С начала войны в Европе Гитлер, руководствуясь здравым смыслом, изо всех сил старался не давать повода вступить в войну Соединенным Штатам. Из опыта Первой мировой войны он ясно представлял, что будет означать для Германии война с этой страной с ее мощными людскими и материальными ресурсами. Он боялся арсенала боеприпасов, политической и моральной силы Америки и хотел избавить немцев от мощного напора этой страны. Но он также сильно преувеличивал военную мощь Японии. Мысль о том, чтобы заполучить Японию в союзники, затмевала все политические соображения. Одержимость властью, присущая Гитлеру-военному, лишила его осторожности государственного деятеля, и он вовлек немцев в войну с Америкой.

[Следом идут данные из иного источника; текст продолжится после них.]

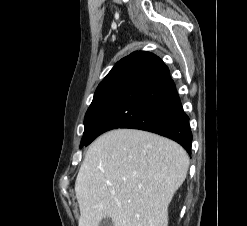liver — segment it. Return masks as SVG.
Here are the masks:
<instances>
[{
	"label": "liver",
	"instance_id": "liver-1",
	"mask_svg": "<svg viewBox=\"0 0 247 226\" xmlns=\"http://www.w3.org/2000/svg\"><path fill=\"white\" fill-rule=\"evenodd\" d=\"M189 156L159 135L117 129L88 148L75 182L78 226H168V206L184 182Z\"/></svg>",
	"mask_w": 247,
	"mask_h": 226
}]
</instances>
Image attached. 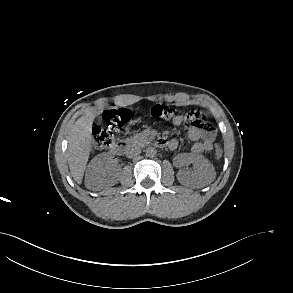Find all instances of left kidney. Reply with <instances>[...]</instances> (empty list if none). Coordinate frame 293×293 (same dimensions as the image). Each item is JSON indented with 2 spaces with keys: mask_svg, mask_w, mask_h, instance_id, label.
<instances>
[{
  "mask_svg": "<svg viewBox=\"0 0 293 293\" xmlns=\"http://www.w3.org/2000/svg\"><path fill=\"white\" fill-rule=\"evenodd\" d=\"M184 164H192L194 171L186 172L179 171L177 179L181 184H194L197 187H204L211 183L215 178V170L208 159L202 155H195L191 153L179 154Z\"/></svg>",
  "mask_w": 293,
  "mask_h": 293,
  "instance_id": "5707ae66",
  "label": "left kidney"
}]
</instances>
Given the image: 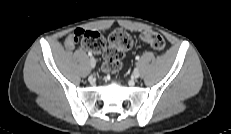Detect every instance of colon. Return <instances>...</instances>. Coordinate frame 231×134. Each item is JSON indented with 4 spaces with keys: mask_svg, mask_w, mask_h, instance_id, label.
<instances>
[{
    "mask_svg": "<svg viewBox=\"0 0 231 134\" xmlns=\"http://www.w3.org/2000/svg\"><path fill=\"white\" fill-rule=\"evenodd\" d=\"M73 39L80 41L85 48L95 53L103 51L104 69L110 73L119 71L124 52L132 45L130 35L122 29H116L110 34L108 46L104 36L98 31L76 29L73 32ZM141 39L154 50L162 51L165 48V40L157 32L145 31Z\"/></svg>",
    "mask_w": 231,
    "mask_h": 134,
    "instance_id": "colon-1",
    "label": "colon"
}]
</instances>
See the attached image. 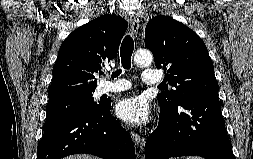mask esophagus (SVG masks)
<instances>
[{
	"mask_svg": "<svg viewBox=\"0 0 253 159\" xmlns=\"http://www.w3.org/2000/svg\"><path fill=\"white\" fill-rule=\"evenodd\" d=\"M130 24H131V33L133 38H137L138 30H139V19L136 16L130 17ZM131 137L134 142V144L137 146V148L140 150V152H143V148L145 145V138L138 134L135 131L131 132Z\"/></svg>",
	"mask_w": 253,
	"mask_h": 159,
	"instance_id": "esophagus-1",
	"label": "esophagus"
}]
</instances>
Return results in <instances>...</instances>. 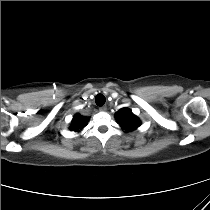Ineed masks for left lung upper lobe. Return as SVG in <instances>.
Returning a JSON list of instances; mask_svg holds the SVG:
<instances>
[{
    "label": "left lung upper lobe",
    "instance_id": "5c2ea615",
    "mask_svg": "<svg viewBox=\"0 0 210 210\" xmlns=\"http://www.w3.org/2000/svg\"><path fill=\"white\" fill-rule=\"evenodd\" d=\"M119 125L128 131H132L140 126V120L128 108L120 109L115 115Z\"/></svg>",
    "mask_w": 210,
    "mask_h": 210
}]
</instances>
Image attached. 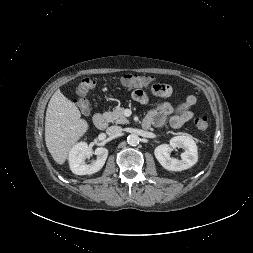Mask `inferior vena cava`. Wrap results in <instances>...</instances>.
I'll return each mask as SVG.
<instances>
[{
	"label": "inferior vena cava",
	"instance_id": "inferior-vena-cava-1",
	"mask_svg": "<svg viewBox=\"0 0 253 253\" xmlns=\"http://www.w3.org/2000/svg\"><path fill=\"white\" fill-rule=\"evenodd\" d=\"M122 130L120 126H110L107 128L106 133L109 136H118L122 133Z\"/></svg>",
	"mask_w": 253,
	"mask_h": 253
}]
</instances>
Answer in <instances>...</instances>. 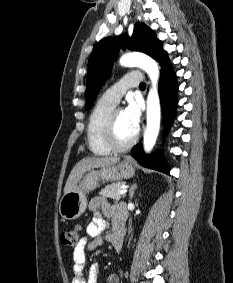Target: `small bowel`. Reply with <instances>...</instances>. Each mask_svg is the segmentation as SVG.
I'll return each mask as SVG.
<instances>
[{"label": "small bowel", "instance_id": "c3829d8e", "mask_svg": "<svg viewBox=\"0 0 233 283\" xmlns=\"http://www.w3.org/2000/svg\"><path fill=\"white\" fill-rule=\"evenodd\" d=\"M99 210L102 211V215L99 214ZM89 211L93 214V220L87 225L85 235L73 249L74 278L72 283H98V264H92L87 278L84 276L86 251L95 250L105 241H111V234L103 235L104 230L108 226L106 219H111L115 228L119 221L123 220L125 222L126 218L125 212L121 207L109 204L103 197H94L89 203ZM106 283H119V279L115 274H108Z\"/></svg>", "mask_w": 233, "mask_h": 283}]
</instances>
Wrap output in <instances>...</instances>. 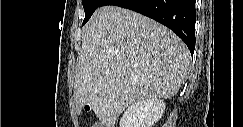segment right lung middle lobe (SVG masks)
Returning <instances> with one entry per match:
<instances>
[{"label":"right lung middle lobe","instance_id":"obj_1","mask_svg":"<svg viewBox=\"0 0 243 127\" xmlns=\"http://www.w3.org/2000/svg\"><path fill=\"white\" fill-rule=\"evenodd\" d=\"M105 0H82V4L84 7V11H85V19L83 21L84 25L92 16L93 12L98 8L101 7L103 2Z\"/></svg>","mask_w":243,"mask_h":127}]
</instances>
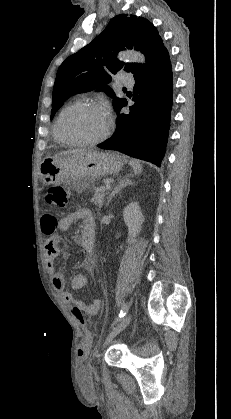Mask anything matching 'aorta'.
Instances as JSON below:
<instances>
[{
    "label": "aorta",
    "instance_id": "1",
    "mask_svg": "<svg viewBox=\"0 0 231 419\" xmlns=\"http://www.w3.org/2000/svg\"><path fill=\"white\" fill-rule=\"evenodd\" d=\"M118 59L124 62L144 63L145 56L137 51H123L118 54Z\"/></svg>",
    "mask_w": 231,
    "mask_h": 419
}]
</instances>
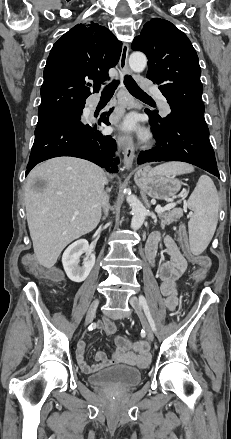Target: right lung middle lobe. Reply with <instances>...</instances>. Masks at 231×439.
Masks as SVG:
<instances>
[{
	"label": "right lung middle lobe",
	"mask_w": 231,
	"mask_h": 439,
	"mask_svg": "<svg viewBox=\"0 0 231 439\" xmlns=\"http://www.w3.org/2000/svg\"><path fill=\"white\" fill-rule=\"evenodd\" d=\"M82 113V109L80 110H75V111H71V112H67V113H63L60 115H56L50 118H46V119H39L37 126L49 123V122H53V121H58V120H68V119H73L76 118L78 116H80V114Z\"/></svg>",
	"instance_id": "obj_1"
}]
</instances>
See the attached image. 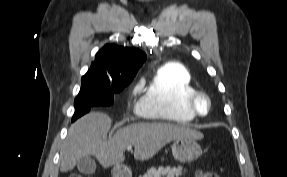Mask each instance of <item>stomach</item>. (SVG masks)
I'll return each mask as SVG.
<instances>
[{
  "label": "stomach",
  "instance_id": "0dacf381",
  "mask_svg": "<svg viewBox=\"0 0 287 177\" xmlns=\"http://www.w3.org/2000/svg\"><path fill=\"white\" fill-rule=\"evenodd\" d=\"M172 153L176 160L185 163L192 162L199 158L202 154V149L197 143V139L184 137L174 141ZM125 174L126 170L120 165H115L112 169L113 177H124Z\"/></svg>",
  "mask_w": 287,
  "mask_h": 177
}]
</instances>
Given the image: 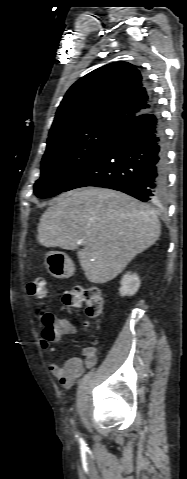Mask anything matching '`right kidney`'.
<instances>
[{"mask_svg":"<svg viewBox=\"0 0 187 479\" xmlns=\"http://www.w3.org/2000/svg\"><path fill=\"white\" fill-rule=\"evenodd\" d=\"M121 296H133L140 287V278L136 273L127 272L121 279Z\"/></svg>","mask_w":187,"mask_h":479,"instance_id":"ca27d5eb","label":"right kidney"}]
</instances>
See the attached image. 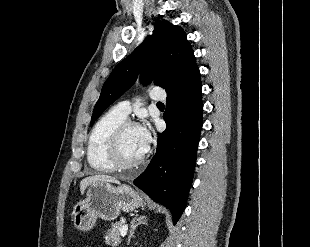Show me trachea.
<instances>
[{"label":"trachea","mask_w":310,"mask_h":247,"mask_svg":"<svg viewBox=\"0 0 310 247\" xmlns=\"http://www.w3.org/2000/svg\"><path fill=\"white\" fill-rule=\"evenodd\" d=\"M157 105H163V103L162 102H158Z\"/></svg>","instance_id":"obj_1"}]
</instances>
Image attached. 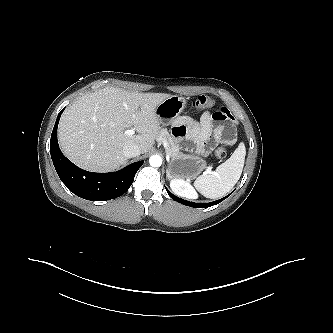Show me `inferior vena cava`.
I'll return each mask as SVG.
<instances>
[{
	"mask_svg": "<svg viewBox=\"0 0 333 333\" xmlns=\"http://www.w3.org/2000/svg\"><path fill=\"white\" fill-rule=\"evenodd\" d=\"M123 154L127 158L136 157L141 154V149L135 144L127 145L123 148Z\"/></svg>",
	"mask_w": 333,
	"mask_h": 333,
	"instance_id": "obj_1",
	"label": "inferior vena cava"
}]
</instances>
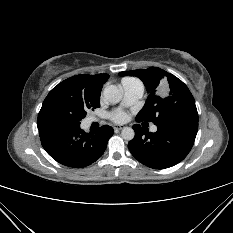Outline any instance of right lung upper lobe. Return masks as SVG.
I'll return each mask as SVG.
<instances>
[{"label": "right lung upper lobe", "mask_w": 233, "mask_h": 233, "mask_svg": "<svg viewBox=\"0 0 233 233\" xmlns=\"http://www.w3.org/2000/svg\"><path fill=\"white\" fill-rule=\"evenodd\" d=\"M108 78H109L108 74H97V75L81 74V75L73 76L70 79L78 83L79 85L84 86L85 88L101 93L103 84L107 81Z\"/></svg>", "instance_id": "right-lung-upper-lobe-1"}]
</instances>
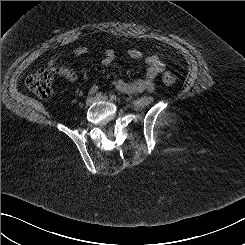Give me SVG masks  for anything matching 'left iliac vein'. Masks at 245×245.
I'll return each instance as SVG.
<instances>
[{"label":"left iliac vein","instance_id":"4c4485c4","mask_svg":"<svg viewBox=\"0 0 245 245\" xmlns=\"http://www.w3.org/2000/svg\"><path fill=\"white\" fill-rule=\"evenodd\" d=\"M96 101H109V98L106 95H101L96 97Z\"/></svg>","mask_w":245,"mask_h":245}]
</instances>
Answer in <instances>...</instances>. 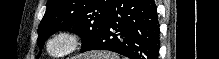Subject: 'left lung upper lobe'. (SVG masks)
<instances>
[{
  "label": "left lung upper lobe",
  "instance_id": "1",
  "mask_svg": "<svg viewBox=\"0 0 219 59\" xmlns=\"http://www.w3.org/2000/svg\"><path fill=\"white\" fill-rule=\"evenodd\" d=\"M113 1L48 0L38 29V46L42 48L45 40L53 33L74 27L75 33L82 38L83 50L99 35Z\"/></svg>",
  "mask_w": 219,
  "mask_h": 59
}]
</instances>
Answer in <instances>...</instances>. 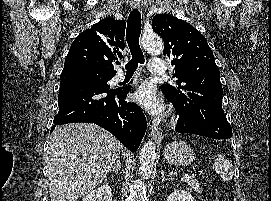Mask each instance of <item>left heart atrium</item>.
<instances>
[{
    "mask_svg": "<svg viewBox=\"0 0 271 201\" xmlns=\"http://www.w3.org/2000/svg\"><path fill=\"white\" fill-rule=\"evenodd\" d=\"M134 100L150 114L158 115L164 110L162 100L157 96L154 87L143 84L134 94Z\"/></svg>",
    "mask_w": 271,
    "mask_h": 201,
    "instance_id": "obj_1",
    "label": "left heart atrium"
}]
</instances>
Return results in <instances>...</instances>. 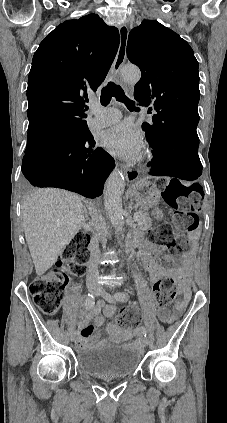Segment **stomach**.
Listing matches in <instances>:
<instances>
[{
    "label": "stomach",
    "instance_id": "obj_1",
    "mask_svg": "<svg viewBox=\"0 0 227 423\" xmlns=\"http://www.w3.org/2000/svg\"><path fill=\"white\" fill-rule=\"evenodd\" d=\"M130 192L141 208H152L161 198L156 184L148 182L146 178H142V180H138L136 184H133Z\"/></svg>",
    "mask_w": 227,
    "mask_h": 423
}]
</instances>
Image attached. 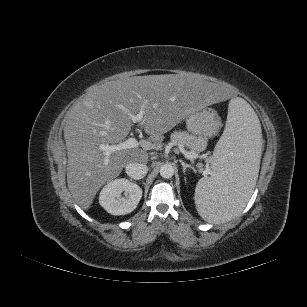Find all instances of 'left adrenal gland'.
I'll return each instance as SVG.
<instances>
[{"label": "left adrenal gland", "instance_id": "obj_1", "mask_svg": "<svg viewBox=\"0 0 307 307\" xmlns=\"http://www.w3.org/2000/svg\"><path fill=\"white\" fill-rule=\"evenodd\" d=\"M179 162L181 163L182 167H183V172L185 173L186 170L189 168V169H192L193 171H195L194 167L190 164H186L183 160H179Z\"/></svg>", "mask_w": 307, "mask_h": 307}]
</instances>
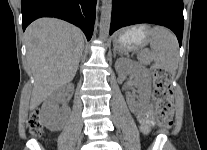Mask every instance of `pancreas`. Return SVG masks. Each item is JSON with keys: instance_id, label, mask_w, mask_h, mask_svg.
<instances>
[{"instance_id": "cf45deb5", "label": "pancreas", "mask_w": 207, "mask_h": 150, "mask_svg": "<svg viewBox=\"0 0 207 150\" xmlns=\"http://www.w3.org/2000/svg\"><path fill=\"white\" fill-rule=\"evenodd\" d=\"M139 59L144 64H149L150 63V57H149L148 54H145V53L139 54Z\"/></svg>"}]
</instances>
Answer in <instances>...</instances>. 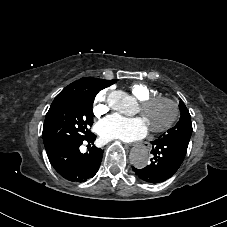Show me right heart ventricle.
<instances>
[{
  "instance_id": "1",
  "label": "right heart ventricle",
  "mask_w": 227,
  "mask_h": 227,
  "mask_svg": "<svg viewBox=\"0 0 227 227\" xmlns=\"http://www.w3.org/2000/svg\"><path fill=\"white\" fill-rule=\"evenodd\" d=\"M131 95L137 101L141 102L149 97L159 95L156 89L148 87L146 84L141 82H134L129 87Z\"/></svg>"
}]
</instances>
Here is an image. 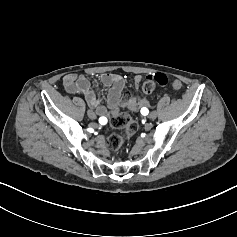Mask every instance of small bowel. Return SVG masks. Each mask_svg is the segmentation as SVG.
I'll return each mask as SVG.
<instances>
[{
    "label": "small bowel",
    "mask_w": 237,
    "mask_h": 237,
    "mask_svg": "<svg viewBox=\"0 0 237 237\" xmlns=\"http://www.w3.org/2000/svg\"><path fill=\"white\" fill-rule=\"evenodd\" d=\"M141 81V76L134 78L136 86ZM100 82L109 89L105 98L99 95L98 86L92 84L86 77L78 74H67L63 78V86L70 94L84 95L88 101L91 111L97 116H105L117 110L120 105L127 106L131 110H139L142 106L147 105L148 101L144 98L122 96L124 80L121 76L113 73H104L100 76ZM174 88L180 87V82H172Z\"/></svg>",
    "instance_id": "c3829d8e"
}]
</instances>
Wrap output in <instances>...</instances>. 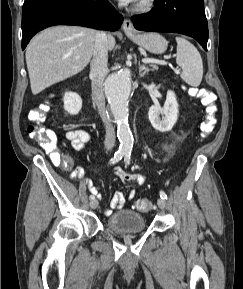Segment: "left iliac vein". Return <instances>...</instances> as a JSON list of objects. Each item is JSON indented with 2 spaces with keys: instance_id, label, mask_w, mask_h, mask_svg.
<instances>
[{
  "instance_id": "4c4485c4",
  "label": "left iliac vein",
  "mask_w": 243,
  "mask_h": 289,
  "mask_svg": "<svg viewBox=\"0 0 243 289\" xmlns=\"http://www.w3.org/2000/svg\"><path fill=\"white\" fill-rule=\"evenodd\" d=\"M157 204H158V206H159L161 209H164L165 206H166V202H165V200L162 199V198H159V199L157 200Z\"/></svg>"
}]
</instances>
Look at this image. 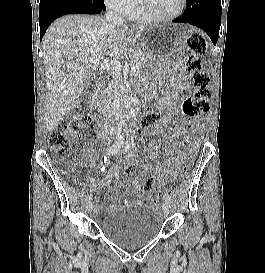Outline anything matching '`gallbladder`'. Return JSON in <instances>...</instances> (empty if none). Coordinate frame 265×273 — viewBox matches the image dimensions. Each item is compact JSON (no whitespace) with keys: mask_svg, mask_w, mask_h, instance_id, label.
Listing matches in <instances>:
<instances>
[{"mask_svg":"<svg viewBox=\"0 0 265 273\" xmlns=\"http://www.w3.org/2000/svg\"><path fill=\"white\" fill-rule=\"evenodd\" d=\"M95 85V81H91L86 85L77 106L67 114V118H71L72 116L85 111L88 108Z\"/></svg>","mask_w":265,"mask_h":273,"instance_id":"1","label":"gallbladder"}]
</instances>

Гитлер часто говорил, что в детстве часто с интересом читал в газетах статьи и рассматривал фотографии Русско-японской войны. Победы японцев в Порт-Артуре и Цусиме вызывали в нем неописуемый восторг. С тех пор его не покидало восхищение строгой дисциплиной и воинским духом японцев. Это восхищение преследовало его до конца. Создав культ островного королевства, Гитлер пренебрег советами специалистов по Восточной Азии и принес в жертву дружеские отношения Германии с Китаем. Заключив антикоминтерновский пакт 1936 года, Германия, Италия и Япония объединились для борьбы против Коминтерна. Осенью 1940 года этот пакт преобразовался в Тройственный военный союз. Гитлер лично обещал объявить войну Соединенным Штатам, если между Японией и Америкой возникнет вооруженный конфликт.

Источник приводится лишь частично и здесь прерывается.